Şengezer’e vefa borcumuz var
Yeri gelmişken deyivereyim, “La Bayadère”in ikinci gösteriminden önce Osman Şengezer için küçücük, kısacık, ama fevkalade anlamlı bir jübile yapıldı. İstanbul Devlet Opera ve Balesi Genel Sanat Yönetmeni ve Müdürü Kerim Soysal kurumun emekli olan Başdekoratörüne bir plaket, sanatçılarsa çiçekler sundu. Şengezer öz konuştu: “46 yıllık üretim, 460 tasarım…” Mütevazı vefa borcu ödenmesinden hoşnuttu Şengezer. Sesi hafifçe titredi, vücudu 46 yıllık üretiminin, emeğinin üstünde dineldi, yüceldi.

Önerim şu ki...
Şimdi, Osman Şengezer’in “La Bayadère”deki dekorunu ve kostümlerini mutlaka görmenizi öneriyorum.
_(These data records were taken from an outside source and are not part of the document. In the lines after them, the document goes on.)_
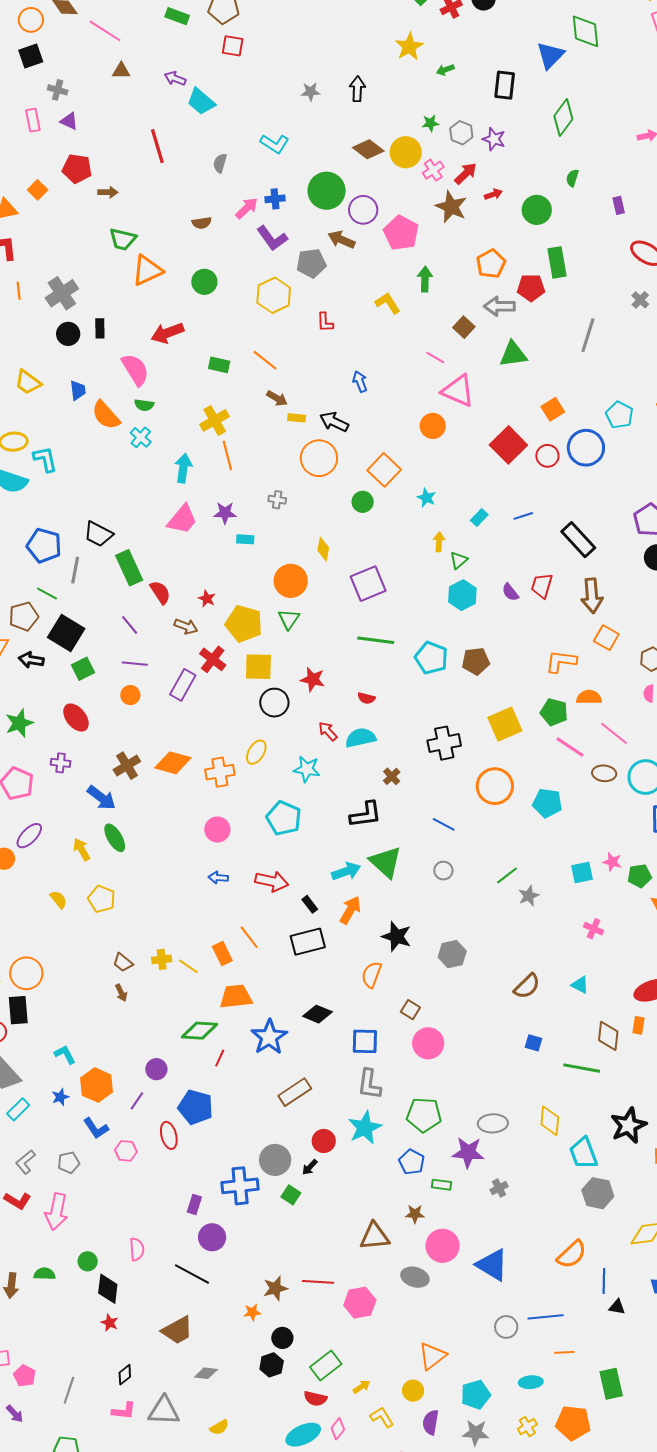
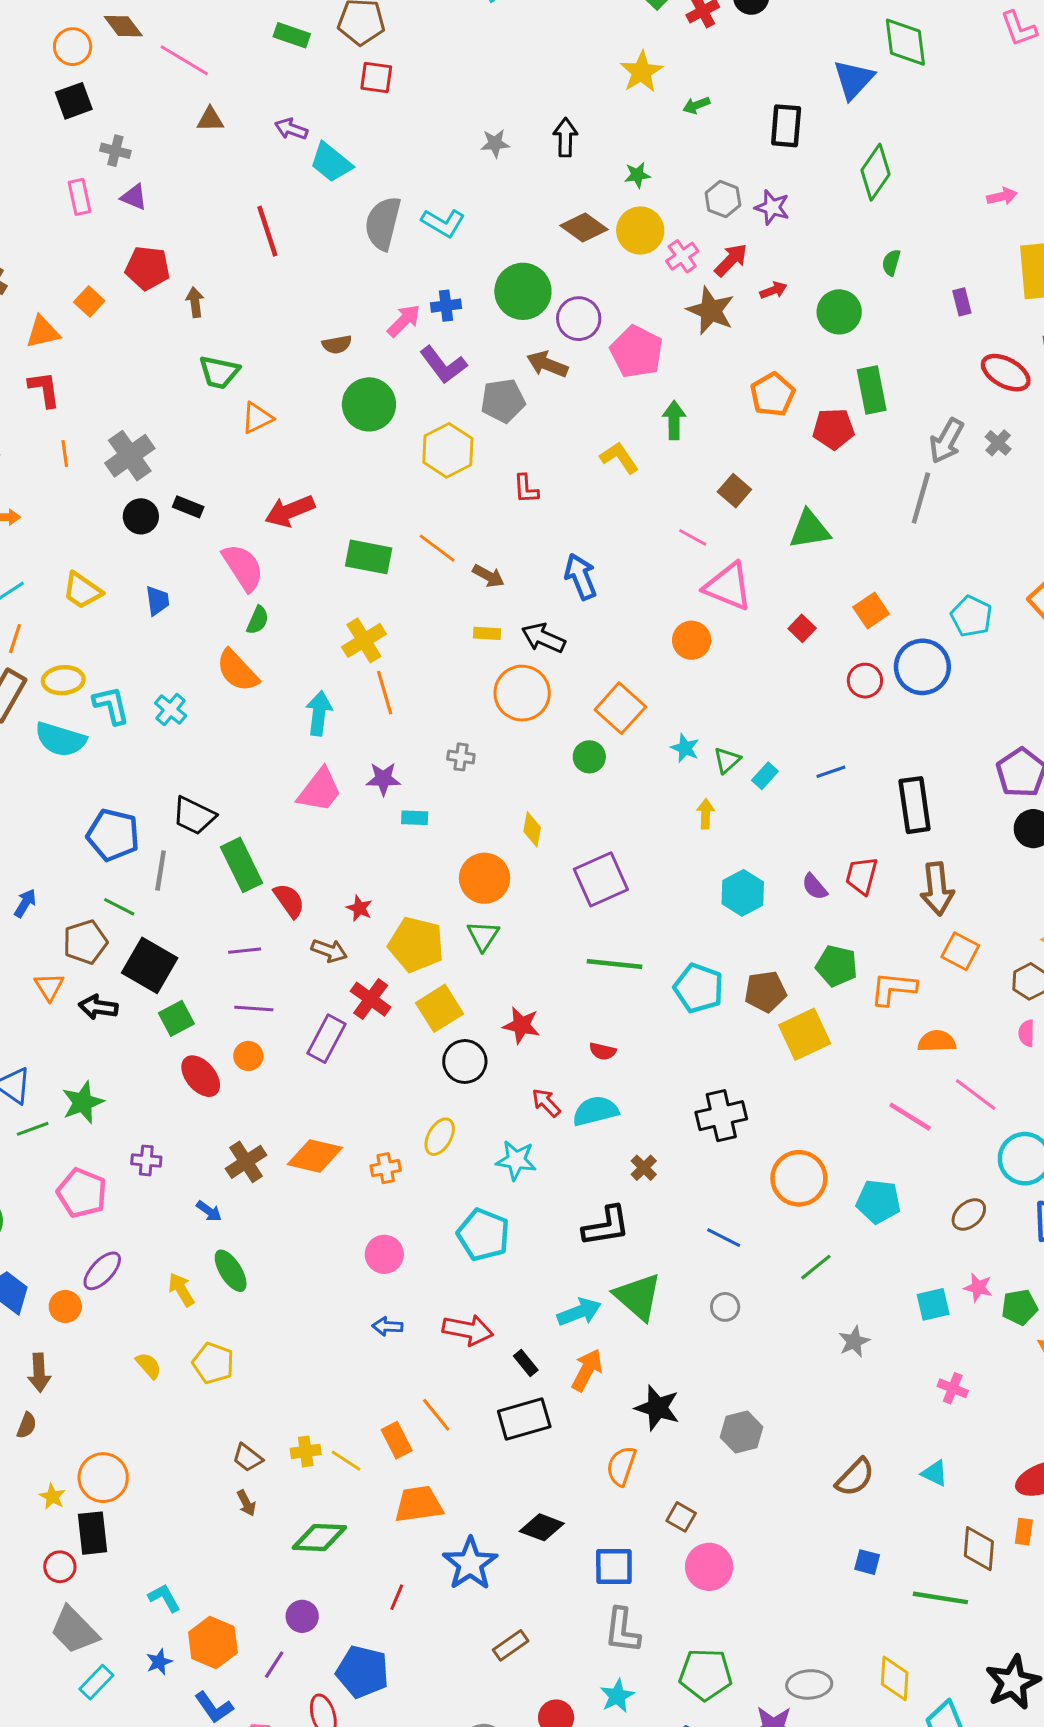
green star: (430, 123) -> (637, 175), moved
gray semicircle: (220, 163) -> (383, 223), moved, size x1.8
brown arrow: (108, 192) -> (195, 302), turned -96
orange triangle: (147, 270) -> (257, 418), size x0.7
green circle: (204, 282) -> (369, 404), moved, size x1.4
gray arrow: (499, 306) -> (947, 441), moved, turned -60
black rectangle: (100, 328) -> (188, 507), turned -66
green rectangle: (219, 365) -> (369, 557), size x1.4
blue arrow: (360, 382) -> (581, 577), size x1.4
brown arrow: (277, 398) -> (488, 576), moved
green semicircle: (144, 405) -> (258, 620), turned -72
orange semicircle: (106, 415) -> (237, 671), moved
cyan cross: (141, 437) -> (171, 709), moved
red square: (508, 445) -> (802, 628), moved, size x0.5
black rectangle: (578, 540) -> (915, 805), turned 36
green triangle: (459, 560) -> (727, 760), moved
purple line: (130, 625) -> (245, 951), turned -55
yellow square: (258, 667) -> (440, 1008), turned -32
green pentagon: (554, 712) -> (837, 966), moved
red ellipse: (76, 717) -> (201, 1076), moved
yellow square: (505, 724) -> (805, 1034), moved
orange cross: (220, 772) -> (386, 1168), size x0.7
brown ellipse: (604, 773) -> (969, 1214), moved, turned -45
blue arrow: (101, 798) -> (209, 1211), size x0.6
green line: (507, 875) -> (816, 1267), moved
green diamond: (199, 1031) -> (319, 1538), moved
brown rectangle: (295, 1092) -> (511, 1645), size x0.7
cyan star: (365, 1128) -> (617, 1696), size x0.7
Görünüz ve kısaca “65 yaş yasası” olarak tanımlanan bu yasal garabete siz de bana eşlik ederek verip veriştiriniz. “Sanatçı emekli olur mu bre aymaz kanun koyucular” deyiniz. Osman Şengezer için, yıllardan bu yana neden “büyücü” tanımlamasını yapmaktayım, bana hak veriniz. Sanatçının yaşlanmadığına; olsa olsa olgunlaştığına, büyüdüğüne, bilgeleştiğine tanıklık ediniz. Osman Şengezer’in sanatsal kimliği, kişiliği karşısında, siz de benim gibi ediniz, saygıyla eğiliniz.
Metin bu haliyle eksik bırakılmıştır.